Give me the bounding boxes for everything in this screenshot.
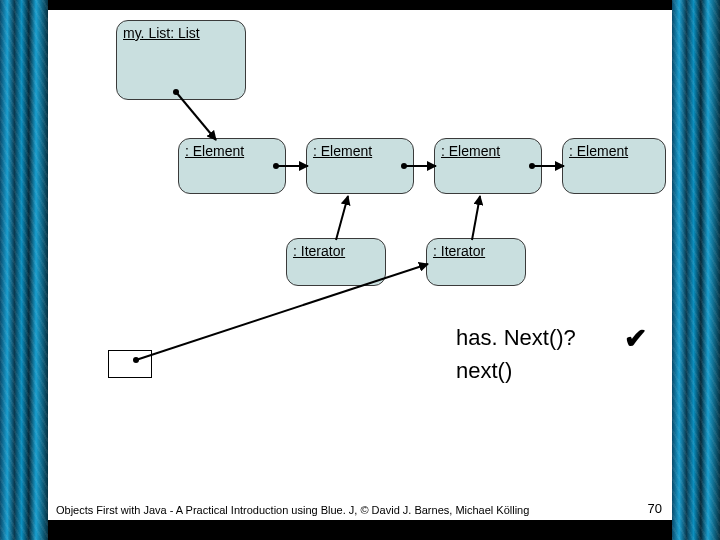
slide: my. List: List : Element : Element : Ele… [0, 0, 720, 540]
diagram-area: my. List: List : Element : Element : Ele… [48, 10, 672, 520]
object-element-3: : Element [434, 138, 542, 194]
object-element-4: : Element [562, 138, 666, 194]
object-iterator-1-label: : Iterator [293, 243, 345, 259]
svg-line-8 [336, 196, 348, 240]
object-element-4-label: : Element [569, 143, 628, 159]
footer-text: Objects First with Java - A Practical In… [48, 504, 672, 516]
decor-right [672, 0, 720, 540]
object-iterator-1: : Iterator [286, 238, 386, 286]
content-area: my. List: List : Element : Element : Ele… [48, 0, 672, 540]
call-hasnext: has. Next()? [456, 325, 576, 351]
object-element-1-label: : Element [185, 143, 244, 159]
object-element-2: : Element [306, 138, 414, 194]
object-list-label: my. List: List [123, 25, 200, 41]
top-band [48, 0, 672, 10]
object-element-2-label: : Element [313, 143, 372, 159]
object-element-1: : Element [178, 138, 286, 194]
page-number: 70 [648, 501, 662, 516]
variable-box [108, 350, 152, 378]
call-next: next() [456, 358, 512, 384]
check-icon: ✔ [624, 322, 647, 355]
object-element-3-label: : Element [441, 143, 500, 159]
object-iterator-2-label: : Iterator [433, 243, 485, 259]
decor-left [0, 0, 48, 540]
object-iterator-2: : Iterator [426, 238, 526, 286]
svg-line-9 [472, 196, 480, 240]
object-list: my. List: List [116, 20, 246, 100]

» **Assigned task**
Transcribe all the lines above exactly; any image among them is skipped.

» **Answer to this task**
Give me the bounding boxes for everything in this screenshot.
slide: my. List: List : Element : Element : Ele… [0, 0, 720, 540]
diagram-area: my. List: List : Element : Element : Ele… [48, 10, 672, 520]
object-element-3: : Element [434, 138, 542, 194]
object-element-4: : Element [562, 138, 666, 194]
object-iterator-1-label: : Iterator [293, 243, 345, 259]
svg-line-8 [336, 196, 348, 240]
object-element-4-label: : Element [569, 143, 628, 159]
footer-text: Objects First with Java - A Practical In… [48, 504, 672, 516]
decor-right [672, 0, 720, 540]
object-iterator-1: : Iterator [286, 238, 386, 286]
content-area: my. List: List : Element : Element : Ele… [48, 0, 672, 540]
call-hasnext: has. Next()? [456, 325, 576, 351]
object-element-1-label: : Element [185, 143, 244, 159]
object-element-2: : Element [306, 138, 414, 194]
object-list-label: my. List: List [123, 25, 200, 41]
top-band [48, 0, 672, 10]
object-element-2-label: : Element [313, 143, 372, 159]
object-element-1: : Element [178, 138, 286, 194]
page-number: 70 [648, 501, 662, 516]
variable-box [108, 350, 152, 378]
call-next: next() [456, 358, 512, 384]
check-icon: ✔ [624, 322, 647, 355]
object-element-3-label: : Element [441, 143, 500, 159]
object-iterator-2-label: : Iterator [433, 243, 485, 259]
decor-left [0, 0, 48, 540]
object-iterator-2: : Iterator [426, 238, 526, 286]
svg-line-9 [472, 196, 480, 240]
object-list: my. List: List [116, 20, 246, 100]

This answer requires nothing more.